Introduction to Rectifier Basics and Circuit Types

Rectifier Diode Introduction

The rectifier diode is a semiconductor device that converts AC power into DC power. Usually it contains a PN junction with two terminals, a positive electrode and a negative electrode. The most important characteristic is unidirectional conductivity. In electronic circuits, with high breakdown voltage and small reverse leakage current, the high temperature performance is good.

Rectifier Diode Materials

Generally, rectifier can be made of materials such as semiconductor germanium or silicon. In addition, high-voltage and high-power rectifier diodes use the high-purity single crystal silicon. Because it is easy to reverse breakdown when there is more doping). This kind of device has a large junction area and can pass a large current (up to thousands of amperes). But the operating frequency is not high, generally below tens of KHz. Rectifier diodes are common in various low-frequency half-wave rectifier circuits. If require full-wave rectification, use several diodes to form a rectifier bridge.

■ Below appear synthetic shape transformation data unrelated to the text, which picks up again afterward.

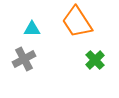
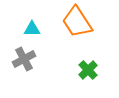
green cross: moved 7 px left, 10 px down
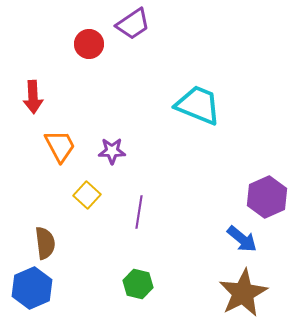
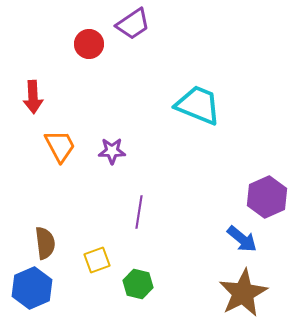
yellow square: moved 10 px right, 65 px down; rotated 28 degrees clockwise
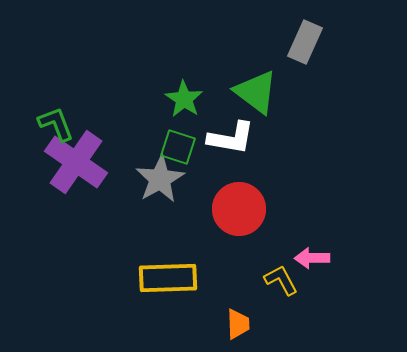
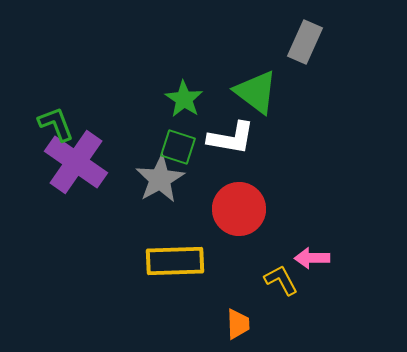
yellow rectangle: moved 7 px right, 17 px up
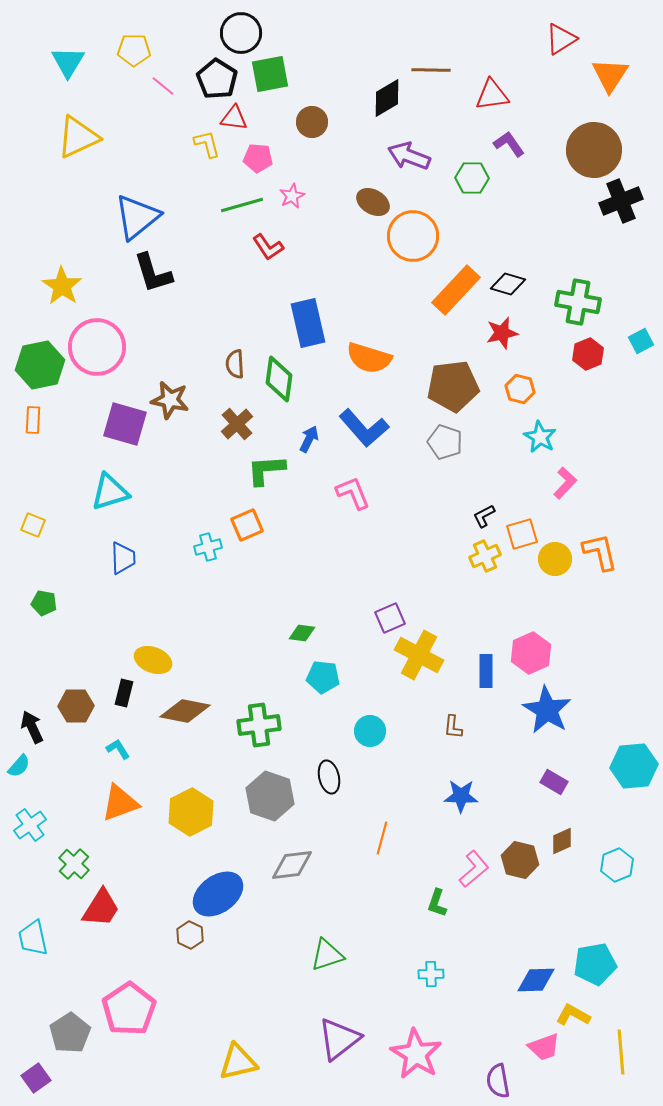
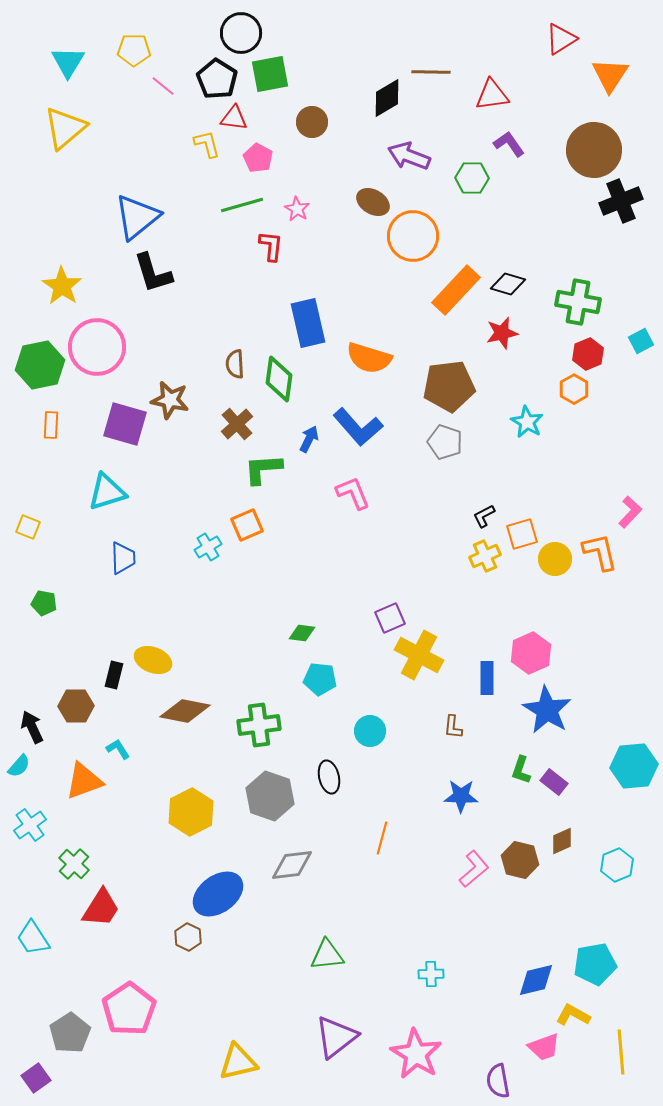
brown line at (431, 70): moved 2 px down
yellow triangle at (78, 137): moved 13 px left, 9 px up; rotated 15 degrees counterclockwise
pink pentagon at (258, 158): rotated 24 degrees clockwise
pink star at (292, 196): moved 5 px right, 13 px down; rotated 15 degrees counterclockwise
red L-shape at (268, 247): moved 3 px right, 1 px up; rotated 140 degrees counterclockwise
brown pentagon at (453, 386): moved 4 px left
orange hexagon at (520, 389): moved 54 px right; rotated 16 degrees clockwise
orange rectangle at (33, 420): moved 18 px right, 5 px down
blue L-shape at (364, 428): moved 6 px left, 1 px up
cyan star at (540, 437): moved 13 px left, 15 px up
green L-shape at (266, 470): moved 3 px left, 1 px up
pink L-shape at (565, 483): moved 65 px right, 29 px down
cyan triangle at (110, 492): moved 3 px left
yellow square at (33, 525): moved 5 px left, 2 px down
cyan cross at (208, 547): rotated 16 degrees counterclockwise
blue rectangle at (486, 671): moved 1 px right, 7 px down
cyan pentagon at (323, 677): moved 3 px left, 2 px down
black rectangle at (124, 693): moved 10 px left, 18 px up
purple rectangle at (554, 782): rotated 8 degrees clockwise
orange triangle at (120, 803): moved 36 px left, 22 px up
green L-shape at (437, 903): moved 84 px right, 133 px up
brown hexagon at (190, 935): moved 2 px left, 2 px down
cyan trapezoid at (33, 938): rotated 21 degrees counterclockwise
green triangle at (327, 955): rotated 12 degrees clockwise
blue diamond at (536, 980): rotated 12 degrees counterclockwise
purple triangle at (339, 1039): moved 3 px left, 2 px up
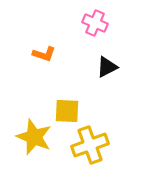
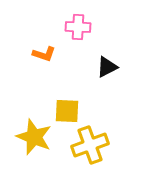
pink cross: moved 17 px left, 4 px down; rotated 20 degrees counterclockwise
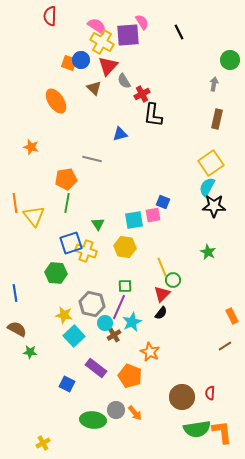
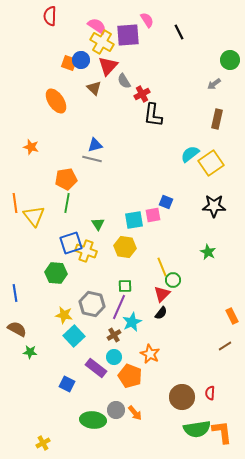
pink semicircle at (142, 22): moved 5 px right, 2 px up
gray arrow at (214, 84): rotated 136 degrees counterclockwise
blue triangle at (120, 134): moved 25 px left, 11 px down
cyan semicircle at (207, 187): moved 17 px left, 33 px up; rotated 24 degrees clockwise
blue square at (163, 202): moved 3 px right
cyan circle at (105, 323): moved 9 px right, 34 px down
orange star at (150, 352): moved 2 px down
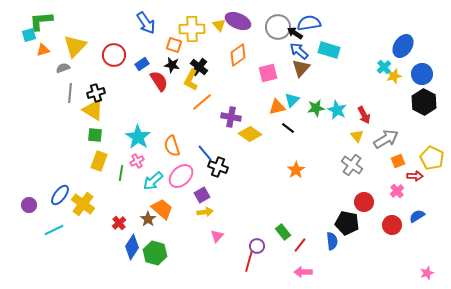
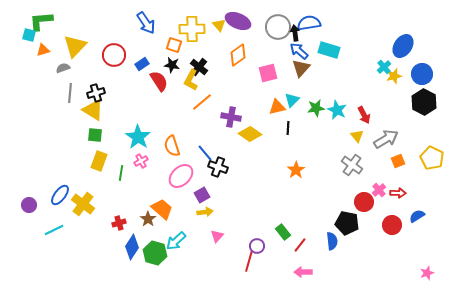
black arrow at (295, 33): rotated 49 degrees clockwise
cyan square at (29, 35): rotated 32 degrees clockwise
black line at (288, 128): rotated 56 degrees clockwise
pink cross at (137, 161): moved 4 px right
red arrow at (415, 176): moved 17 px left, 17 px down
cyan arrow at (153, 181): moved 23 px right, 60 px down
pink cross at (397, 191): moved 18 px left, 1 px up
red cross at (119, 223): rotated 24 degrees clockwise
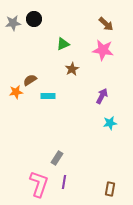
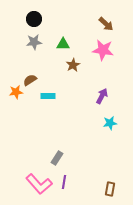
gray star: moved 21 px right, 19 px down
green triangle: rotated 24 degrees clockwise
brown star: moved 1 px right, 4 px up
pink L-shape: rotated 120 degrees clockwise
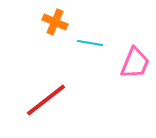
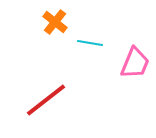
orange cross: rotated 15 degrees clockwise
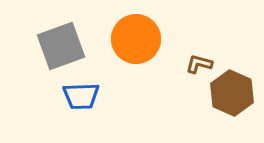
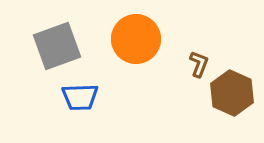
gray square: moved 4 px left
brown L-shape: rotated 96 degrees clockwise
blue trapezoid: moved 1 px left, 1 px down
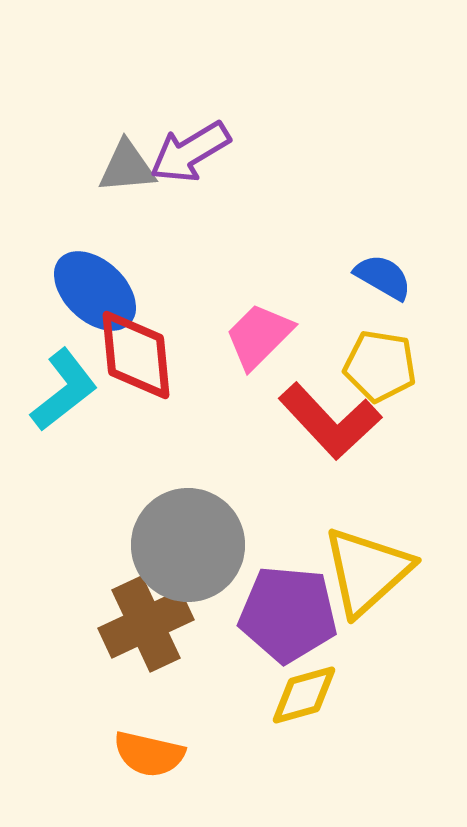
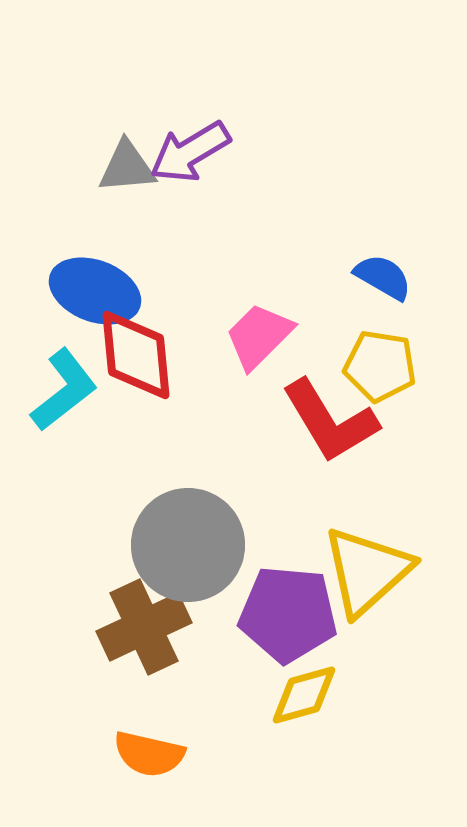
blue ellipse: rotated 22 degrees counterclockwise
red L-shape: rotated 12 degrees clockwise
brown cross: moved 2 px left, 3 px down
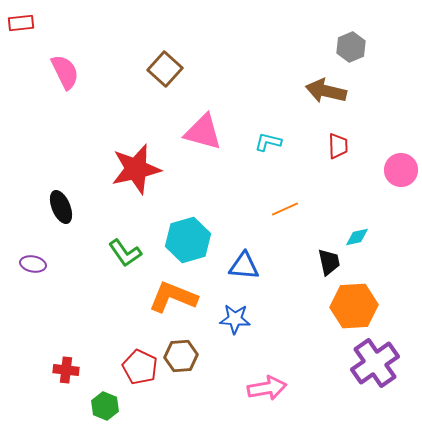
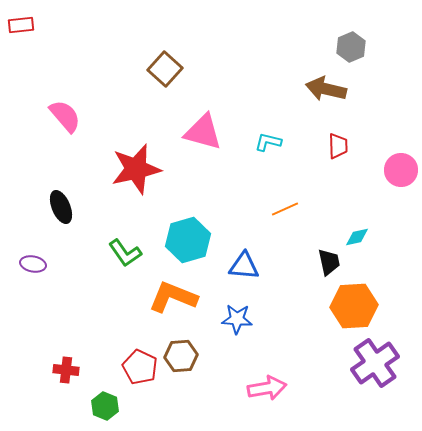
red rectangle: moved 2 px down
pink semicircle: moved 44 px down; rotated 15 degrees counterclockwise
brown arrow: moved 2 px up
blue star: moved 2 px right
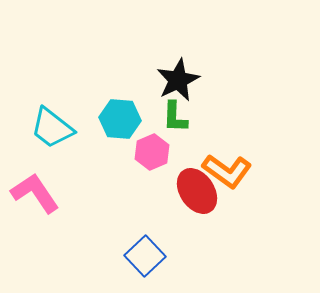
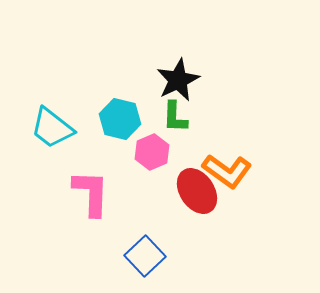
cyan hexagon: rotated 9 degrees clockwise
pink L-shape: moved 56 px right; rotated 36 degrees clockwise
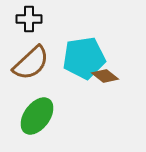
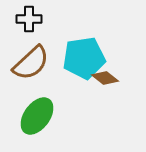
brown diamond: moved 2 px down
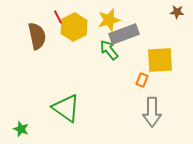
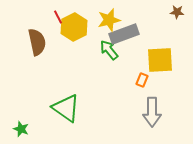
brown semicircle: moved 6 px down
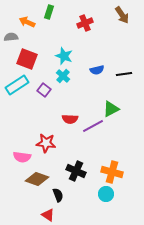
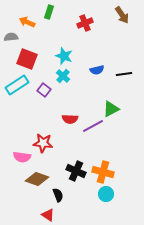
red star: moved 3 px left
orange cross: moved 9 px left
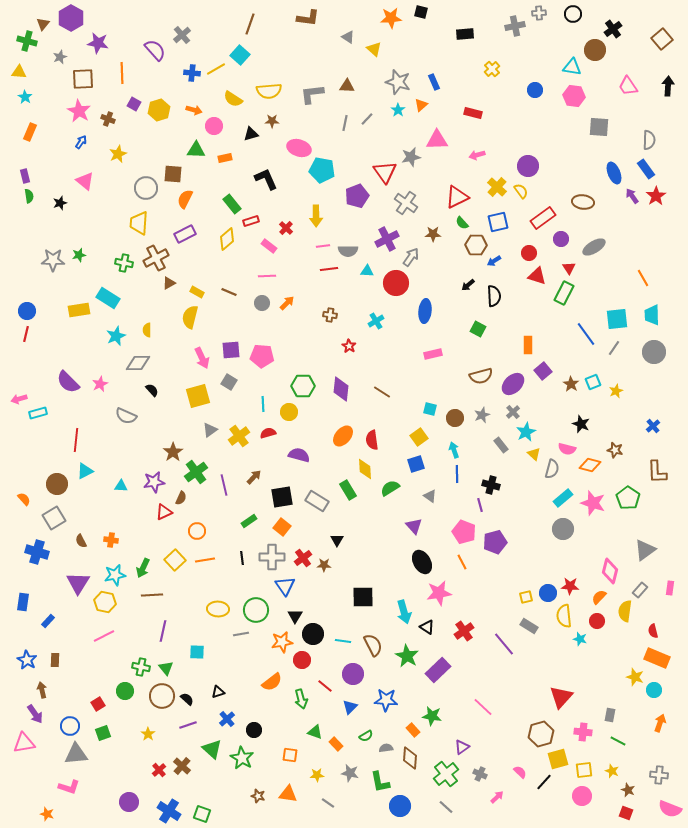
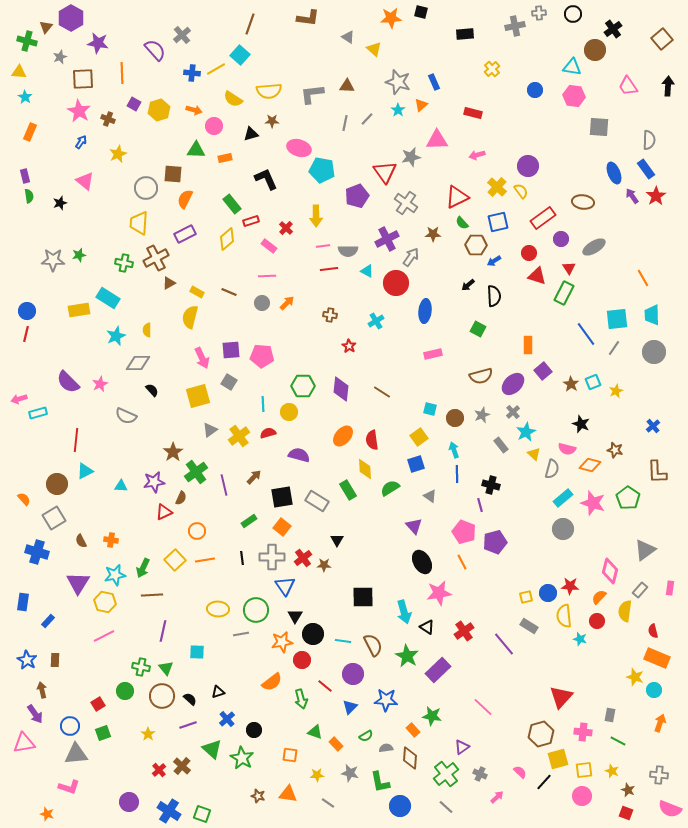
brown triangle at (43, 24): moved 3 px right, 3 px down
cyan triangle at (367, 271): rotated 24 degrees clockwise
black semicircle at (187, 699): moved 3 px right
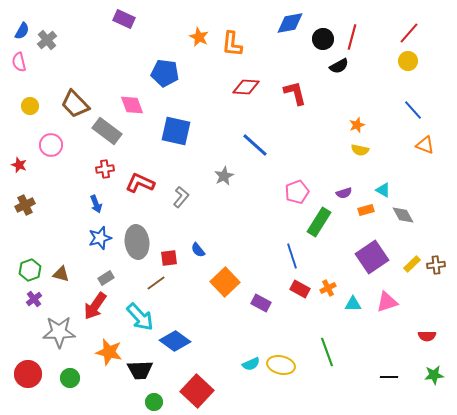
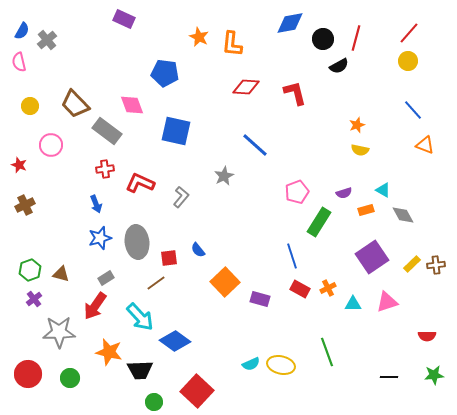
red line at (352, 37): moved 4 px right, 1 px down
purple rectangle at (261, 303): moved 1 px left, 4 px up; rotated 12 degrees counterclockwise
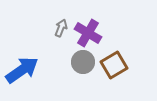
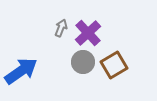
purple cross: rotated 16 degrees clockwise
blue arrow: moved 1 px left, 1 px down
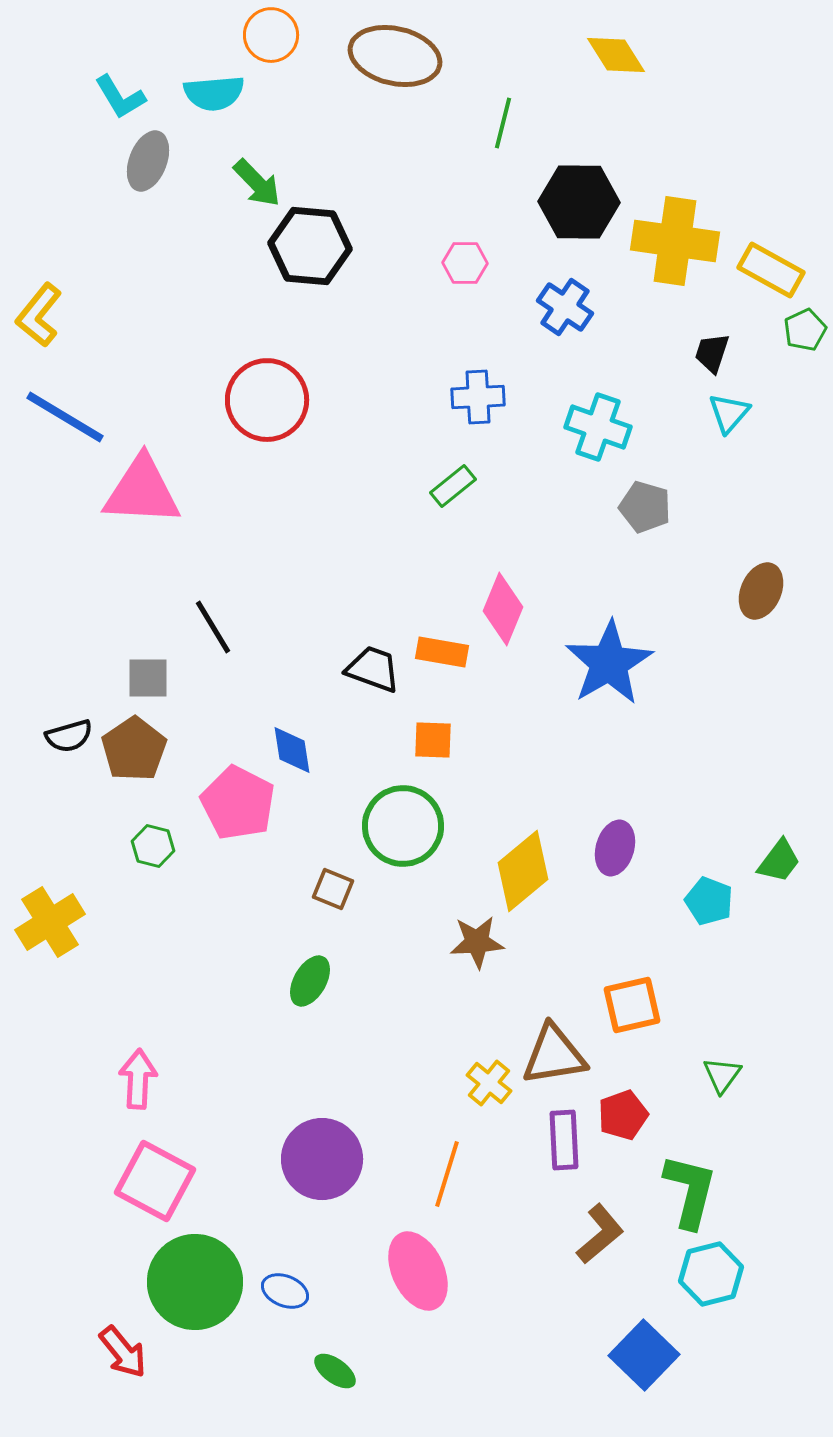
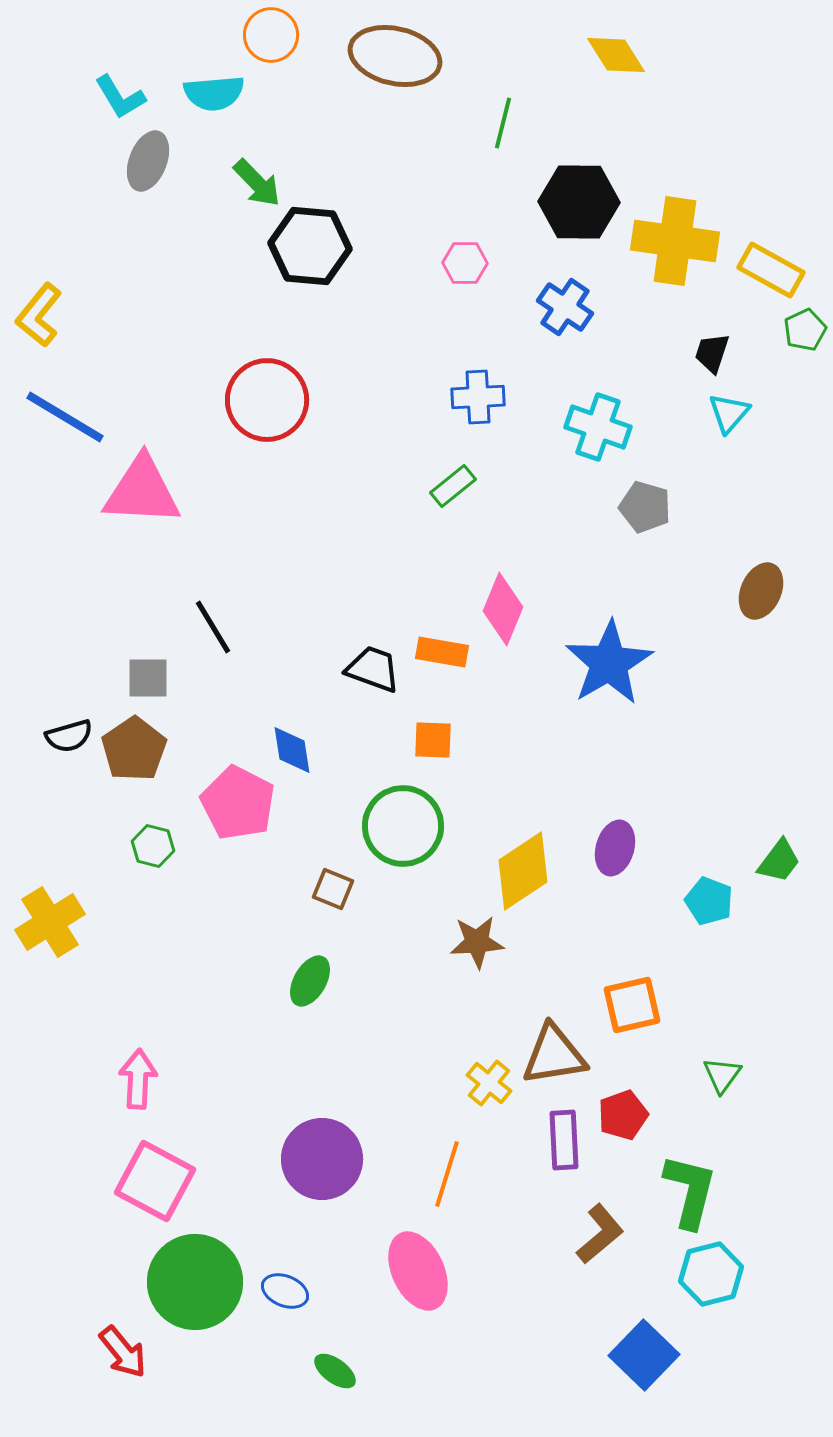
yellow diamond at (523, 871): rotated 6 degrees clockwise
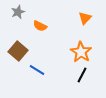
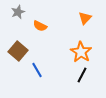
blue line: rotated 28 degrees clockwise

1 Rectifier Diode Common Parameters

1.1 Main Parameter of Rectifier Diode

Rectifier diodes use the unidirectional conductivity of the PN junction to convert alternating current into pulsating direct current. Rectifier diodes have a large leakage current, and most of them are smd package. The parameters of the rectifier diode include the maximum rectifier current. It refers to the maximum current value allowed by the rectifier diode for long-term operation. It is the main parameter of the rectifier diode and the main basis for the option of the rectifier diode.

1.2 Other Important Parameters of Rectifier Diode

Voltage and Current

(1) Maximum average rectified current IF
It refers to the maximum forward average current allowed to pass through the diode. The current is determined by the PN junction area and the heat dissipation conditions. Pay attention, the average current passing through the diode cannot be greater than this value, and has heat dissipation.

(2) Maximum reverse working voltage VR
It refers to the acceptable maximum reverse voltage to be applied across the diode. If it is greater than this value, the reverse current (IR) will increase sharply, and the unidirectional conductivity of the diode will fade. Result in reverse breakdown. Usually take half of the reverse breakdown voltage VB as VR.

(3) Maximum reverse current IR
It is the acceptable reverse current to flow through the diode. And this will happen under the highest reverse working voltage. This parameter reflects the quality of the unidirectional conductivity of the diode. Therefore, the smaller the current value, the better the diode quality.

(4) Breakdown voltage VB
It refers to the voltage value at the sharp bend point. And it is in the reverse volt-ampere characteristic curve of the diode. When the reverse is a soft characteristic, it refers to the voltage value under a given reverse leakage current condition.

Other Points

(5) The highest operating frequency fm
It is the highest operating frequency of the diode under normal conditions. It is mainly determined by the junction capacitance and diffusion capacitance of the PN junction. If the operating frequency exceeds fm, the unidirectional conductivity of the diode will not be well reflected.

(6) Reverse recovery time trr
It refers to the reverse recovery time under the specified load, forward current and maximum reverse transient voltage.

(7) Zero-bias capacitor CO
It refers to the sum of the capacitance of the diffusion capacitance and the junction capacitance. When the voltage across the diode is zero. Due to the limitation of the manufacturing process, even the same type of diode has a large dispersion of its parameters.
The parameters given in the manual are often within a range. If the test conditions change, the corresponding parameters will also change. For example, the IR of the 1N5200 series silicon plastic rectifier diode. It at 25°C is less than 10uA, and at 100°C IR becomes less than 500uA.

2 Rectifier Diodes Selection

2.1 Required Conditions in Rectifier Diode Circuit

Rectifier diodes are generally planar silicon diodes, which are popular in various power rectifier circuits. When selecting a rectifier diode, the parameters such as its maximum rectifier current, maximum reverse working current, cut-off frequency and reverse recovery time should be mainly considered.

The rectifier diode used does not require high reverse recovery time of the cut-off frequency. It is in the ordinary series stabilized power supply circuit. The rectifier diode with the maximum rectified current and maximum reverse working current should meet the requirements of the circuit.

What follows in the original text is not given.